Elizabeth Foley's election as chairman of Ameriprise Financial's franchisee advisory council could not have come at a more noteworthy time — just a month after the firm's spin-off last fall from American Express Financial Advisors.
In the months since, Foley has helped guide the national council — a voice for the firm's nearly 7,500 financial advisor franchisees — through a series of high-profile moves. Chief among them: the restructuring of the firm's payout grid, to take effect in January, and the refinement of its core value proposition, financial planning.
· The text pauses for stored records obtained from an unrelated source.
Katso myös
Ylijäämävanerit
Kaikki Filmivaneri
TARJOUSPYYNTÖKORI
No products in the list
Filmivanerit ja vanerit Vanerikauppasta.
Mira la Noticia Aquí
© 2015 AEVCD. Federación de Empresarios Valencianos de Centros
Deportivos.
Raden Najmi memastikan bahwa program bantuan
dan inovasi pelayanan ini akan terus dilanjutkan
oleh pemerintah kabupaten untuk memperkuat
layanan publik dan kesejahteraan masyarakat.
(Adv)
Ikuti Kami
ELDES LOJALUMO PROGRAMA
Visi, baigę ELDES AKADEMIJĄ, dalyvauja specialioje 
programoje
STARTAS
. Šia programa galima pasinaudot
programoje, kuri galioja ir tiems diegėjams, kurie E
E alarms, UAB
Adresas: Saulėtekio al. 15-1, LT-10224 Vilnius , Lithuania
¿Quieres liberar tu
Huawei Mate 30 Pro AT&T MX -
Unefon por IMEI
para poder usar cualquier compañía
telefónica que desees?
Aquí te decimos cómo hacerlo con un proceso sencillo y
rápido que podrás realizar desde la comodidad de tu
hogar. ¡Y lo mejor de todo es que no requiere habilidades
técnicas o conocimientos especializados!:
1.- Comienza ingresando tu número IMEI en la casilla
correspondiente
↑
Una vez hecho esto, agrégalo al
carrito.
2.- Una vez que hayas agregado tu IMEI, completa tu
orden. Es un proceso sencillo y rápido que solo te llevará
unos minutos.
"We need to have the corporation and advisors aligned so that our objectives are the same," says Foley, 42, a certified financial planner who operates Bryant Foley & Associates with partner Ralph Bryant Jr. in Southfield, Mich. "One thing I'd like to walk away with is seeing more advisors involved in the development of our company. You've got to put your time in. You've got to give back to make things succeed."
Foley, who has held various positions on the firm's regional and national councils for five years, is a huge cheerleader for the franchisee concept. Like her constituents, she pays Ameriprise a fee in exchange for using the national brand, resources, products and services. But the practice, with $100 million in assets under management, is hers and Bryant's to grow and, eventually, sell. "As our clients know, we have skin in the game," she says.
Foley got her career start on Wall Street, working in the stock and bond delivery area of Bankers Trust Co. She moved back home to Michigan in 1989, joining IDS Financial Advisors, which was owned by American Express.
"I knew I wanted to stay in financial services," says Foley, a graduate of the University of Michigan. "I'd been accepting and delivering stocks and bonds for four years. What I wanted to know was: How do you decide what to buy and sell? The firm's message then, and now, was all about financial planning — not just about falling into things, but planning for them."
Her first few years as a planner, however, were a struggle. "I was 25 or 26 and looked like I was 19. Nothing can be done about that. But as soon as I talked to prospects and mentioned the University of Michigan and said I'd worked on Wall Street for four years, it gave me credibility. They'd at least listen to me."
Some of Foley's most compelling work on the national advisory council has been focused on financial planning — the company's "backbone," as she puts it.
"I want our company to truly succeed, and to make that happen you have to choose a focus. Financial planning has always been that focus but it got mixed in with a lot of other stuff — vast amounts of paperwork that didn't allow advisors to run their business efficiently," Foley notes. "To truly succeed and stand out from the crowd, we need to refine the financial planning process, to polish it."
To that end, Foley adds, a project team has taken Ameriprise's financial planning concept, "tearing it to the bones and rebuilding, refreshing it with new tools and new everything."
A set of "new deliverables" will be unveiled this quarter, including a combination of tools and the software to support them. On tap: new training methods, business arrangements with specialty providers, enhanced investment products designed specifically for retiree markets, a heightened focus on wealth strategies.
Already in play: The Dream Book, a workbook geared to pre-retirees and retirees that gets clients to think beyond the numbers. Sample questions include: If you want to travel, where to? If you want to do volunteer work, what kind? How closely engaged do you want to be with family? Clearly, the Dream Book has hit a chord with clients. According to Foley, 35 percent of Ameriprise clients who were queried by direct mail requested a copy of it.